What I'd like to happen is when the instrument (pmc in the code) sends the first trigger signal (pulse 1) to D5 (PD5) it sets a flag variable (expFlag) to indicate that the pulse was recived and that data needs to be collected, store the current millis() (pmcTriggerTime), and increment a counter (expCounter). When the next pulse comes in (pulse 2) the flag gets cleared, the counter doesn't increment, and the time doesn't need to be stored. The next pulse (pulse 3) will be same as pulse 1 (set a flag variable, log millis, inc counter), etc. This should be easy enough but i've started over thinking the problem, which is for each pulse you get 2 interrupts (as set up now you get a falling edge, 10 ms low, then rising edge.

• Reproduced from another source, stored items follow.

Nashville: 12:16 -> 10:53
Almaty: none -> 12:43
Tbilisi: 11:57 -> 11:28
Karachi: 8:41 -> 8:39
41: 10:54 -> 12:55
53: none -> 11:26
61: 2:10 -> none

I've reduced the code down to a smaller example. As I don't have the instrument handy I'm posting the code as is which does contain variables that aren't needed as well as the output that I recieved. In this example the instrument sent out 1 pulse every 5 seconds for a total of 10 pulses(so the result at the end is that 5 experiments run). Some of the experiments only logged 4 seconds, but I'm assuming that is because the arduino might have been tied up with serial (NOT in the ISR ). The issue I'm over thinking ishow do i set a flag varible every 2 triggers and increment every 2 triggers.
In this example my PCINT plan was:
Increment a counter for each change. This would increase by 2 every pulse as it's triggered on both rising and falling
Log the time
Set a flag (pmcFlag) which is probably not needed
Do a dirrect port read of PD5 to tell if it is low (which happens 1x per pulse)

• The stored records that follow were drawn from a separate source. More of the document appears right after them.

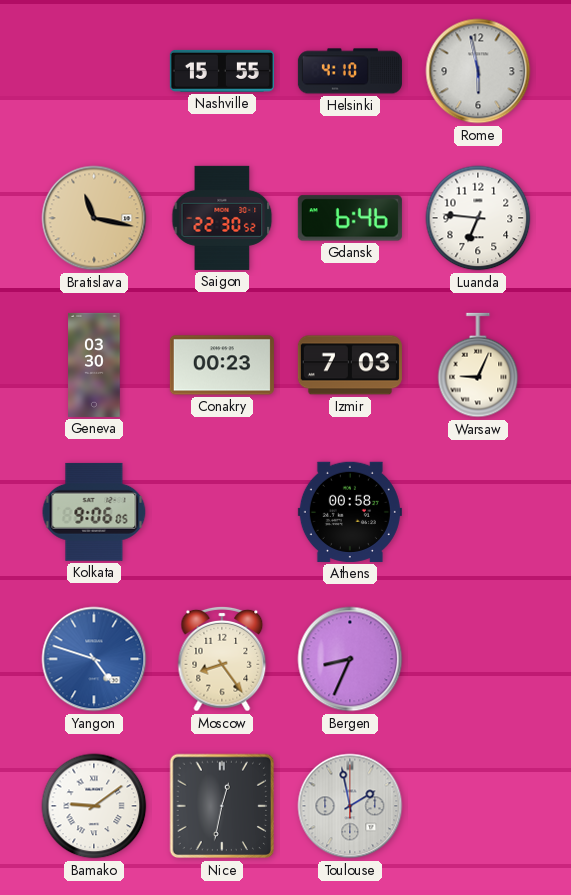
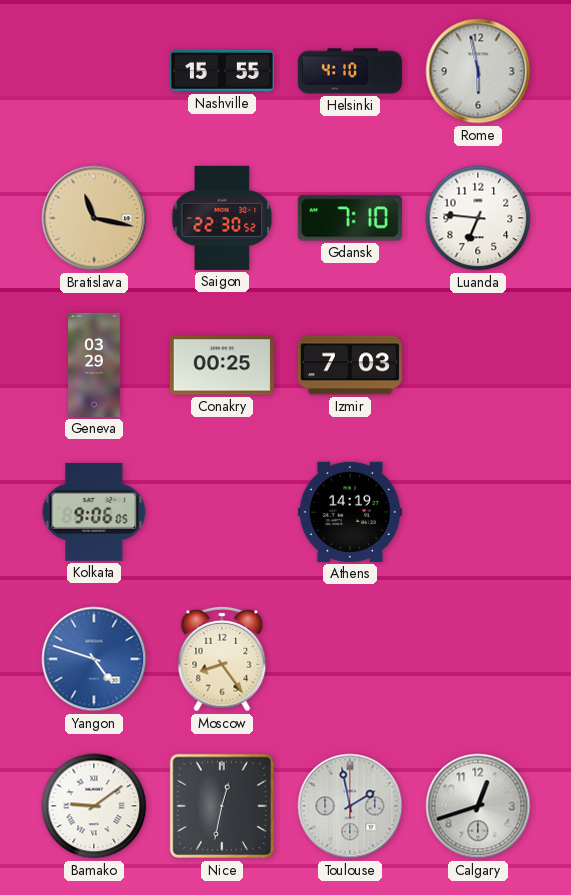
Gdansk: 6:46 -> 7:10
Geneva: 03:30 -> 03:29
Conakry: 00:23 -> 00:25
Warsaw: 9:04 -> none
Athens: 00:58 -> 14:19
Bergen: 8:34 -> none
Calgary: none -> 12:42
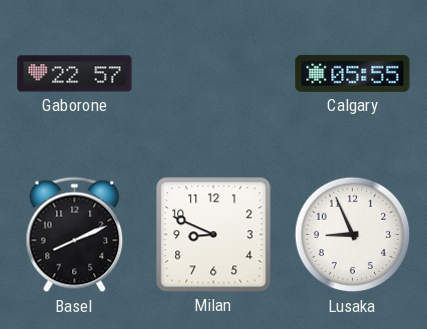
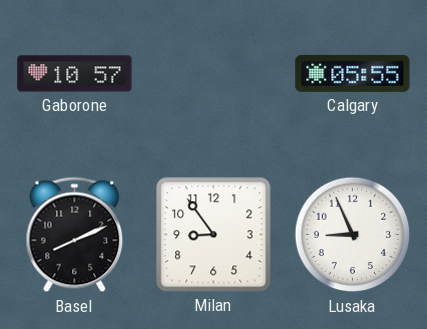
Gaborone: 22:57 -> 10:57
Milan: 8:49 -> 8:54
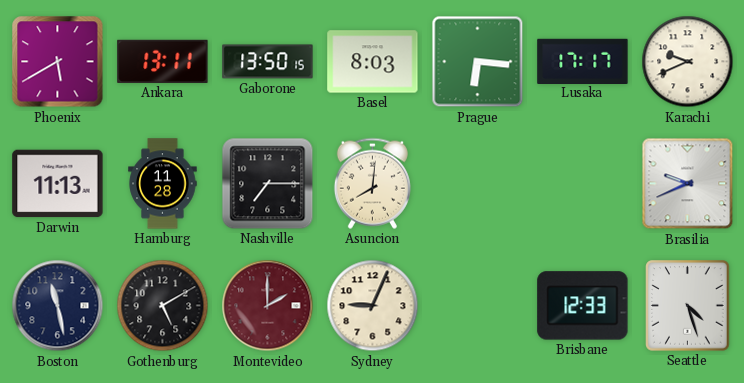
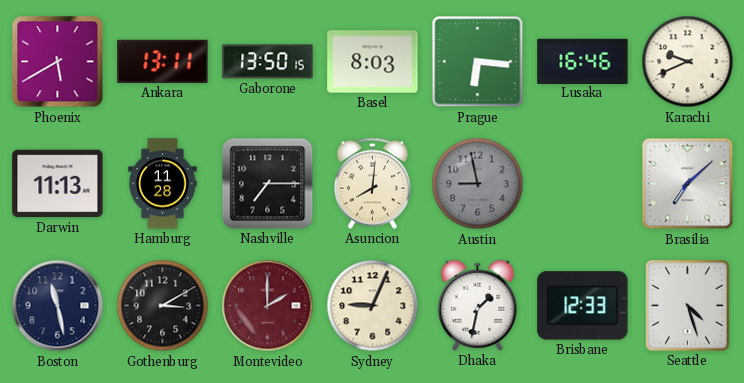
Lusaka: 17:17 -> 16:46
Austin: none -> 8:58
Brasilia: 9:41 -> 7:08
Gothenburg: 5:10 -> 3:10
Dhaka: none -> 1:32
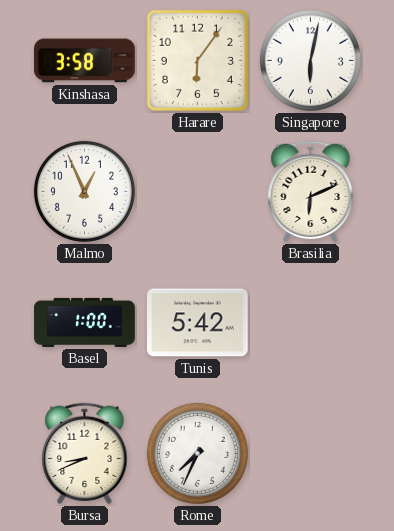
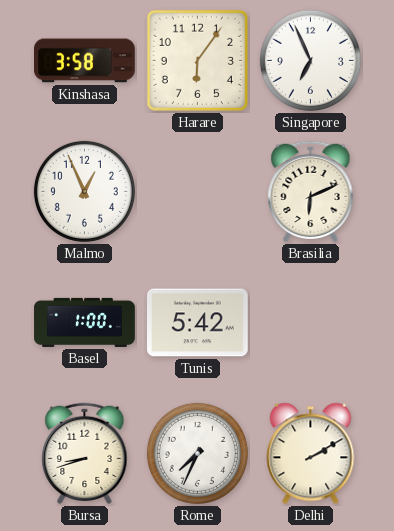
Singapore: 6:02 -> 6:56
Bursa: 8:41 -> 8:42
Delhi: none -> 2:10
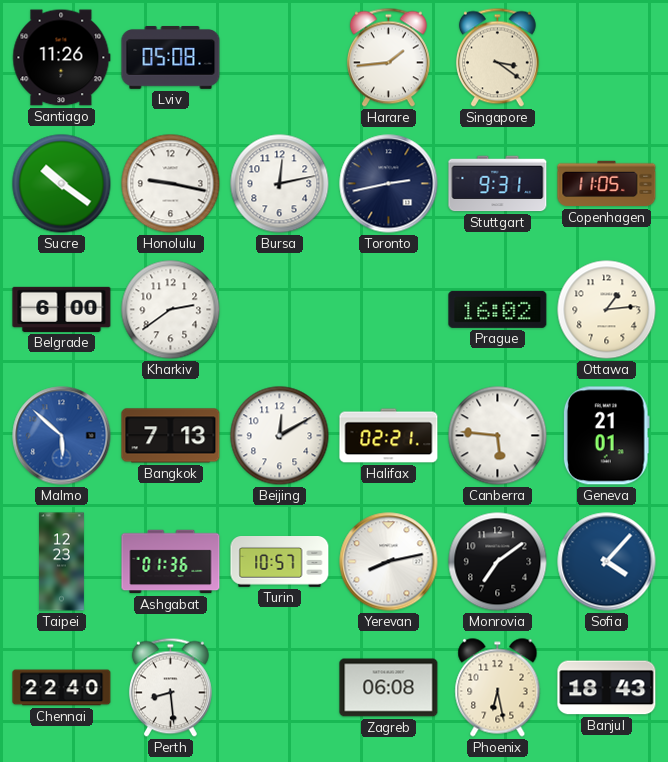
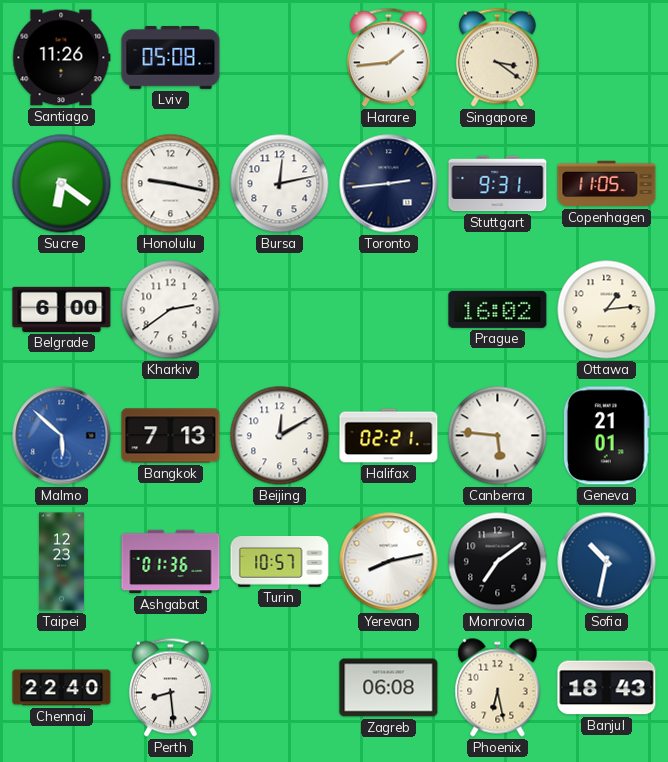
Sucre: 10:21 -> 6:21
Toronto: 2:43 -> 2:44
Sofia: 4:07 -> 10:32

If it is toggle the expFlag to indicate that this pulse was recieved and increment the counter.
The rest of the code is to print out the variables every second.
It would seem that I just need a modulo somewhere but I can't figure out where. Or is there a better approach?
const byte pmcTriggerOutPin = 5; //Pin for PCM to trigger
unsigned long currentMillis = 0; // stores the value of millis() in each iteration of loop()
const unsigned int printInterval_ms = 1000; //how often to print
unsigned long previousPrintInterval = 0; //when was last print
// PCINT21 Variables
boolean expFlag = false; //should be a volatile but this is what I ran. Flips 1x per pulse
volatile boolean pmcFlag = false; //probably unnecissary
volatile unsigned long pmcTriggerTime; //time that pulse was recieved
volatile unsigned int pmcChangeCount = 0; //how many changes recieved.
unsigned int expCounter = 0; //should be a volatile but this is what I ran. Should become 1 after 1st pulse, 2 after 3rd pulse
void setup() {
pinMode(pmcTriggerOutPin, INPUT);
PCMSK2 |= 0b00100000; //PCINT21 PD5 D5
PCIFR = 0b00000000; //Clear all flags
PCICR |= 0b00000100; //Turn on port D PCIE2
Serial.begin(115200);
}
void loop() {
//pmcTrig();
if (millis() - previousPrintInterval >= printInterval_ms) {
if (expFlag) {
Serial.print("true");
Serial.print("\t");
Serial.print(pmcTriggerTime);
Serial.print("\t");
Serial.print(expCounter);
Serial.println();
} else {
Serial.print("false");
Serial.print("\t");
Serial.print("\t");
Serial.print("\t");
Serial.print(expCounter);
Serial.println();
}
previousPrintInterval += printInterval_ms;
}
}
// PCINT21
ISR(PCINT2_vect) {
pmcChangeCount++; //Will increase by 2 every pulse (1 falling 1 rising)
pmcTriggerTime = millis(); //Current time
pmcFlag = true; //probably not needed (from earlier testing)
if (!(PIND & (1 << PD5))) { //if PD5 is low do this as it only occurs 1x per pulse
expFlag = !expFlag; //toggle state
expCounter++; // should only increment 1x per pulse (when low). So starts 0, 1st pulse recieved becomes 1, 2nd 2, etc.
}
}
If I'm understandng you correctly the ISR would be something like:
volatile boolean state;
volatile unsigned long pmcTriggerTime=0;
ISR(PCINT2_vect) {
state= digitalRead(pmcTriggerOutPin);
pmcTriggerTime = millis(); //Current time
}
This just toggles state 1 time for each pulse. I thought i had been doing that with if (!(PIND & (1 << PD5))) but I added that at the end of the day.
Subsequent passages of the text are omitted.